L’EXERCICE DE LA PROFESSION :
LA RESPONSABILITE DU BANQUIER

L’existence de devoirs professionnels spécifiques pesant sur les établissements de crédit et


leur organisation en tant qu’entreprises est sanctionnée par l’existence d’une responsabilité
multiforme. Le banquier répond donc des actes et des faits dommageables ou illicites commis
dans l’exercice de son activité.
Des sanctions disciplinaires peuvent être encourues par les établissements de crédit et leurs
dirigeants à raison de comportements contraires à l’éthique et à la déontologie de la
profession ou du non-respect de certaines normes de gestion.
Les sanctions disciplinaires pour infraction à la réglementation bancaire ou toutes autres
législations applicables aux établissements de crédit sont prononcées par la Commission
Bancaire de l’UMOA qui est habilitée à constater les infractions en la matière. Le régime des
sanctions disciplinaires est renforcé par des sanctions pécuniaires dont les sommes sont
recouvrées par la Banque Centrale pour le compte du Trésor public.
A côté des sanctions disciplinaires, existent des sanctions pénales (Section I). La
responsabilité civile du banquier demeure, quant à elle, soumise au droit commun. Elle
présente des traits généraux (Section II) et elle reçoit des applications spécifiques en matière
de crédit(Section III).

SECTION I : LA RESPONSABILITE PENALE

Le banquier répond au même titre que les personnes physiques ou morales de toute
infraction sanctionnée par le code pénal.

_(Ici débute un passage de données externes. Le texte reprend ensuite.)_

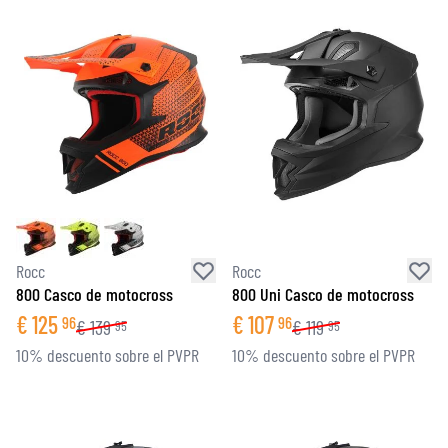
Rocc
Rocc
800 Casco de motocross
800 Uni Casco de motocross
€
125
€
107
96
96
€
139
€
119
95
95
10% descuento sobre el PVPR
10% descuento sobre el PVPR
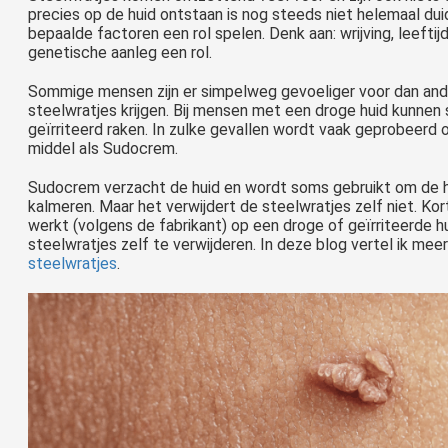
precies op de huid ontstaan is nog steeds niet helemaal dui
bepaalde factoren een rol spelen. Denk aan: wrijving, leefti
genetische aanleg een rol.
Sommige mensen zijn er simpelweg gevoeliger voor dan ande
steelwratjes krijgen. Bij mensen met een droge huid kunnen 
geïrriteerd raken. In zulke gevallen wordt vaak geprobeerd
middel als Sudocrem.
Sudocrem verzacht de huid en wordt soms gebruikt om de h
kalmeren. Maar het verwijdert de steelwratjes zelf niet. 
werkt (volgens de fabrikant) op een droge of geïrriteerde h
steelwratjes zelf te verwijderen. In deze blog vertel ik mee
steelwratjes
.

Plus particulièrement, il répond de certaines infractions relatives à la profession


bancaire et/ou aux opérations bancaires (articles 70 et s. de la loi portant réglementation
bancaire).
Les sanctions intéressent plusieurs infractions. Ce sont entre autres :
- l’exercice de l’activité d’établissement de crédit sans agrément ou au-delà des limites
de l’agrément ;
- la violation du secret professionnel ;
- la communication de documents ou renseignements inexacts à la Banque Centrale ou à
la Commission Bancaire ou le refus des contrôles prévus par la réglementation
bancaire ;
- les infractions aux règles en matière de comptabilité et d’information de la Banque
Centrale et de la Commission Bancaire.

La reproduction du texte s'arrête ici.